I found a payphone. (This was back in the day when every payphone wasn’t a smashed-up urinal.) I called Tim, reversing the charges. Luckily, he answered. We agreed to meet in the McDonald’s in Cheltenham city centre, where we’d eaten the day before. In those days, McDonald’s was a regular dining experience and meeting point for me.

I still had no idea where I was. After asking around, I found out that the city centre was forty-five minutes’ walk in the freezing cold. We eventually met there. Tim treated me to some McNuggets and then leant me money to get back to Nottingham.

A few months later, I was pulled over by the police. Coincidentally, I’d been thrown out of the same club, Isis, that night too.

I’d gone with a friend, Jeff. We hadn’t been planning to go out that night, but at the last minute we decided we would. Isis was an out-of-town club in a shopping complex, so we decided to drive there. We got there at ten o’clock, drank a bottle of Sainsbury’s Basics vodka in the car park, then went in. I said with 100% certainty that I’d leave the car there and pick it up the next day: I would never drink and drive.

As the detectives among you have probably guessed, that didn’t happen.
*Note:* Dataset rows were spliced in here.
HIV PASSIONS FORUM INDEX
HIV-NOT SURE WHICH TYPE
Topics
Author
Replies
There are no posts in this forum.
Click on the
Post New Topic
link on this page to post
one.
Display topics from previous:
When you’re smashed off your face, your decision making can become questionable. Another friend, Max, had been thrown out with me. What to do? Get a £5 taxi or drive home? It was only five minutes away. Why not?

I had the perfect solution: I knew I was drunk, so I’d drive super-slow, at five miles an hour. That way, nothing could go wrong... It was also dark, and the streets were lit, so I forgot to turn my lights on.

Two minutes later, blue lights were flashing behind me. I couldn’t help wondering how they knew I was drink-driving.

I pulled over, got out of the car, put my hands up and said, ‘You’ve got me, I’m drink-driving.’ What was the point in trying to deny it? I was smashed. They pulled out the breathalyser. I told them there really was no need, I was well over the limit; but still, it was procedure.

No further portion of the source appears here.